What you return must match the data below exactly, minus any pictures.

Data for processing section start

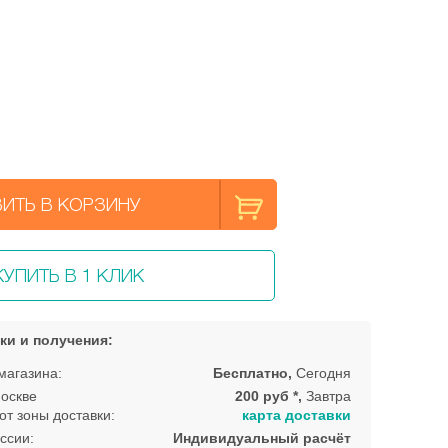
ИТЬ В КОРЗИНУ
КУПИТЬ В 1 КЛИК
ки и получения:
магазина:
Бесплатно,
Сегодня
оскве
200 руб *,
Завтра
от зоны доставки:
карта доставки
ссии:
Индивидуальный расчёт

Data for processing section end

* [Task solution]:
ИТЬ В КОРЗИНУ
КУПИТЬ В 1 КЛИК
ки и получения:
магазина:
Бесплатно,
Сегодня
оскве
200 руб *,
Завтра
от зоны доставки:
карта доставки
ссии:
Индивидуальный расчёт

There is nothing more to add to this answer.